Task prompt:
Filter out all lines without the word "flexibility" from the data below, please, and copy the rest.
================
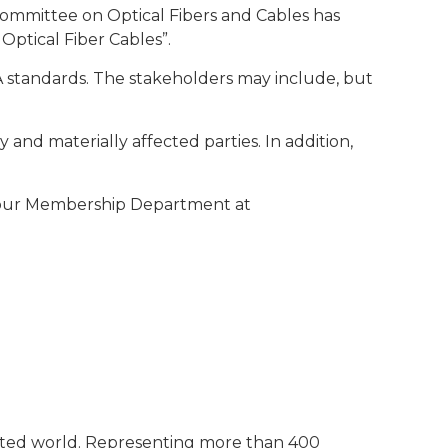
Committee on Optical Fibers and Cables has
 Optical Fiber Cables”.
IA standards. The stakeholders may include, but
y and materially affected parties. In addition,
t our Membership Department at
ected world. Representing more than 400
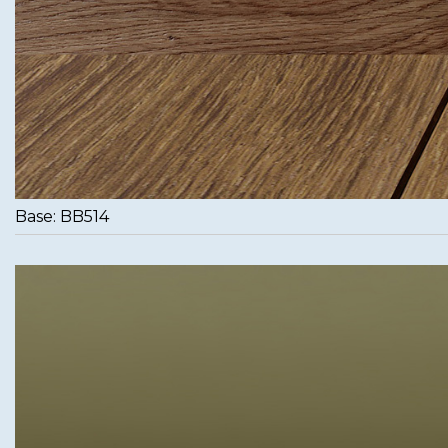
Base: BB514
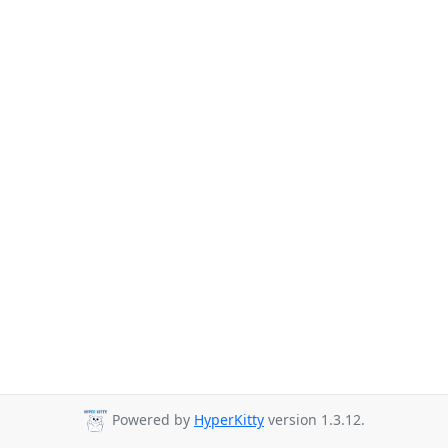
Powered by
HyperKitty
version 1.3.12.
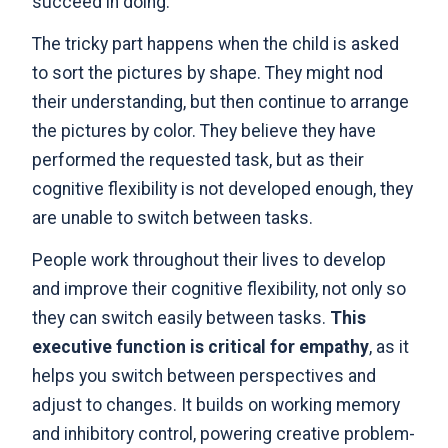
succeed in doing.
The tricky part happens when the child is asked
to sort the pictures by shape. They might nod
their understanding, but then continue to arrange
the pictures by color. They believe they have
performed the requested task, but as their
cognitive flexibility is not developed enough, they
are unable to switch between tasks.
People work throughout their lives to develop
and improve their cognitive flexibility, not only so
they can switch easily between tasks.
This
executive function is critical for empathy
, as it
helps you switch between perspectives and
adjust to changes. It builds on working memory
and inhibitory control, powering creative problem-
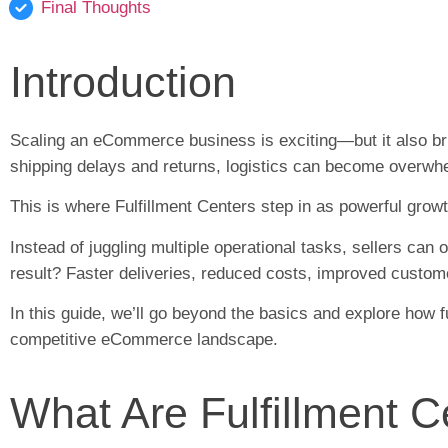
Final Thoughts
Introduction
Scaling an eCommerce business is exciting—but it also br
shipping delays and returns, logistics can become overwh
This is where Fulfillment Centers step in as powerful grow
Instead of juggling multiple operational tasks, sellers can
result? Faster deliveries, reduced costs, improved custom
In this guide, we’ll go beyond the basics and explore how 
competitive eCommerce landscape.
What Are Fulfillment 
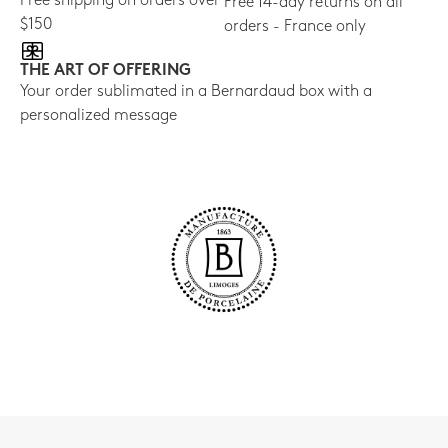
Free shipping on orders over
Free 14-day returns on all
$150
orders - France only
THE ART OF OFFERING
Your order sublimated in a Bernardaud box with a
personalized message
================
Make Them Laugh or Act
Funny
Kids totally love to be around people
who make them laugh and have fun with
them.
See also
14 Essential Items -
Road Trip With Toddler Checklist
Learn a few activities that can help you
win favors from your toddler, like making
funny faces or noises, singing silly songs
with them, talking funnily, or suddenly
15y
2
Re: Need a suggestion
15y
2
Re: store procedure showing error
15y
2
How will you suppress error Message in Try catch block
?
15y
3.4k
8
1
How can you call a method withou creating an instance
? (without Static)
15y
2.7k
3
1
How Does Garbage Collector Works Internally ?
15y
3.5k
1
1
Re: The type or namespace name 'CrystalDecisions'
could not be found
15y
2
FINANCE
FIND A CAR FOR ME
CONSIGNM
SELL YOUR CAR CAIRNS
================
Solution:
cognitive flexibility is not developed enough, they
and improve their cognitive flexibility, not only so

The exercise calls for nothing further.